Best GPUs for self-hosted AI?

Trustworthy_Fartzzz@alien.top · 10 months ago

Best GPUs for self-hosted AI?

maggio@discuss.tchncs.de · 10 months ago

My friend did this with a RTX 3060 12GB, and documented the process in this Octopusx blog post

If you have any questions we’d be happy to help

tehnomad@alien.top · 10 months ago

The best consumer NVIDIA card is the 3090ti because of its 24GB memory, so you can run bigger LLM models. I have a 3060ti 12GB which works pretty well with 7B and 13B LLM models.

Aw3som3Guy@alien.top · 10 months ago

Don’t have direct experience with either, but:

It’s my understanding that a corral tpu is exclusively an inference accelerator, no training or more generative applications. Also, corral TPUs are a little bit unobtainium, with the only options I’ve seen behind scalped about as much as a pi, to basically the same result.

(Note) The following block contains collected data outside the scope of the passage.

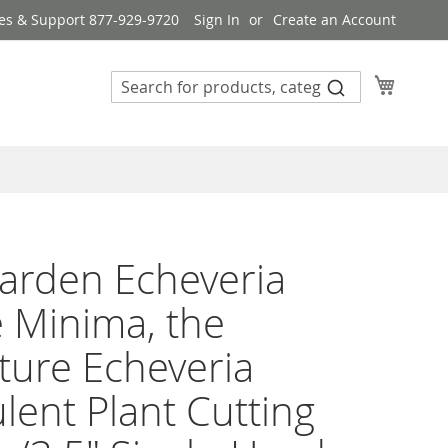
es & Support 877-929-9720
Sign In
Create an Account
My Cart
arden Echeveria
 Minima, the
ture Echeveria
lent Plant Cutting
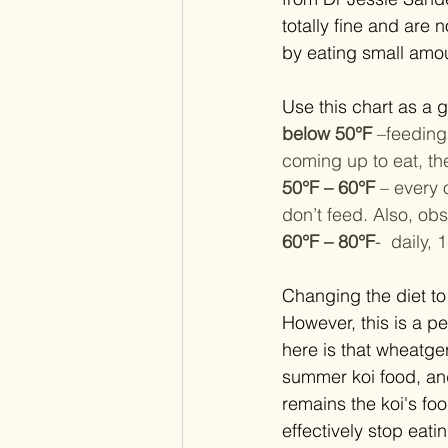
totally fine and are 
by eating small amou
Use this chart as a g
below 50°F
 –feeding
coming up to eat, th
50°F – 60°F 
– every 
don’t feed. Also, obs
60°F – 80°F
-  daily,
Changing the diet to
However, this is a 
here is that wheatge
summer koi food, and 
remains the koi's fo
effectively stop eat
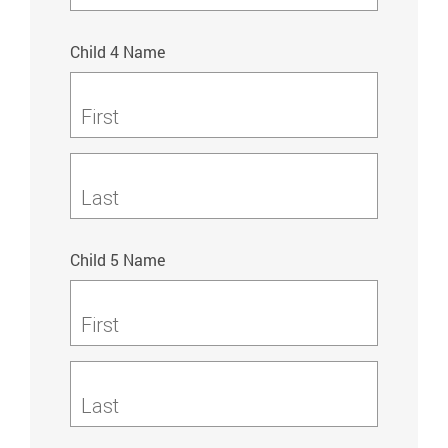
Child 4 Name
First
Last
Child 5 Name
First
Last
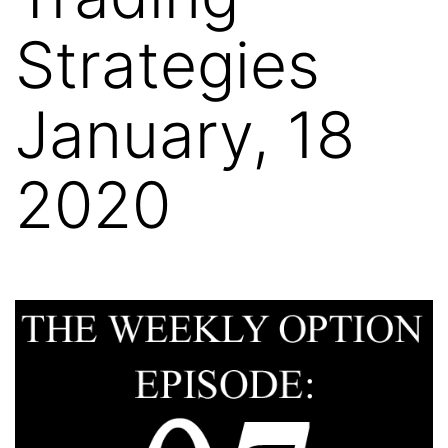
Strategies
January, 18
2020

I think you’re overthinking the nano a bit. I’m not sure that you’d need explicit support for the nano, because it’s just a cuda gpu and so it should^TM just run anything cuda, as long as the arm cpu doesn’t trip the software up . For example, I’ve seen people running blender renders across a cluster of jetsons, just because, and I doubt that blender has any explicit support for jetsons.

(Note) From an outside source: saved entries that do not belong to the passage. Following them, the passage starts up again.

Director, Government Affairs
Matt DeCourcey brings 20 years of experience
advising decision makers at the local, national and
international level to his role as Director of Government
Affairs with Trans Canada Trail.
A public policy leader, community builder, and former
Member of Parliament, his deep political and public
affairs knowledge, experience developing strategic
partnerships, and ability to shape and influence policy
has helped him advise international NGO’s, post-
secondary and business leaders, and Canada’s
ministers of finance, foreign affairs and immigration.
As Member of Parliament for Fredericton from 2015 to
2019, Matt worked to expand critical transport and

If you’re coming at it from the sense that you have rack space to spare, a used Tesla / Quadro gpu would probably be better value than a jetson nano OG, because those were I think 2GB/4GB and 256 Kepler era cuda cores. You’d almost have to go out of your way to find a worse PCIe card, plus a normal PCIe card in a normal x86 server wouldn’t have arm software restrictions. Although as the other commenter mentioned, cooling/power draw is a more serious consideration for a PCIe card, plus the risks of buying used.

seanpmassey@alien.top · 10 months ago

It depends.

What is your budget? And what hardware/hypervisor do you have?

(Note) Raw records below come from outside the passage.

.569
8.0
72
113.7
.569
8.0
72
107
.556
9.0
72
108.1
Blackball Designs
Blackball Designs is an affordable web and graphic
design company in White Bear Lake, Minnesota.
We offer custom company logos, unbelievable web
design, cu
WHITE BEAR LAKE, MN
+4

And what specifically are you looking to do with “generative AI?” Ugh…I hate that term.

There are two key things to keep in mind about rack-mount GPUs. First, you need servers that are specifically built to host most GPUs in the factory. Almost all of NVIDIA’s server-grade GPUs are passively cooled, so the servers need to have a fan configuration to cool the GPUs. And except for the lowest end server GPUs (P4/T4/A2/L4 - all Inference cards and over $1000 per card) which draw less than the 75 watts provided by the PCI slot, all of the GPUs require at least 150 watts, molex power connectors and higher wattage power supplies.

And most of the drivers and docker/kubernetes plugins for these GPUs are locked behind NVIDIA licensing.

You’d want something that is at least Pascal-generation, but the Turing or newer cards are better.

Your better bet is to get a rack-mount workstation (which is basically a server anyway) and stick a higher-end Quadro or GeForce 30x0 card in there.

Edit: I never answered what I have - an R730 factory built for GPUs with a pair of Tesla P4 cards. I originally built it to play with GPUs for VDI.